# PROBLEM TO SOLVE
Reproduce every entry that follows word for word, but omit the images.

*** PROVIDED RECORDS

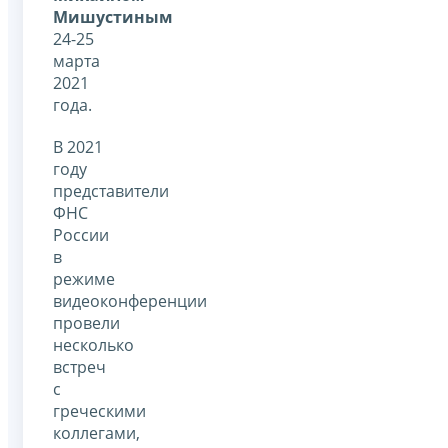
Мишустиным
24-25
марта
2021
года.
В 2021
году
представители
ФНС
России
в
режиме
видеоконференции
провели
несколько
встреч
с
греческими
коллегами,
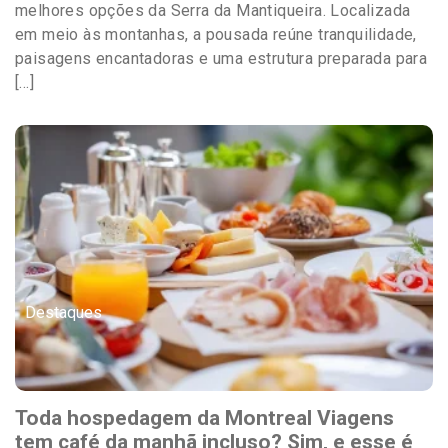
melhores opções da Serra da Mantiqueira. Localizada
em meio às montanhas, a pousada reúne tranquilidade,
paisagens encantadoras e uma estrutura preparada para
[…]
Destaques
Toda hospedagem da Montreal Viagens
tem café da manhã incluso? Sim, e esse é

******

# TASK SOLUTION
Мишустиным
24-25
марта
2021
года.
В 2021
году
представители
ФНС
России
в
режиме
видеоконференции
провели
несколько
встреч
с
греческими
коллегами,
melhores opções da Serra da Mantiqueira. Localizada
em meio às montanhas, a pousada reúne tranquilidade,
paisagens encantadoras e uma estrutura preparada para
[…]
Destaques
Toda hospedagem da Montreal Viagens
tem café da manhã incluso? Sim, e esse é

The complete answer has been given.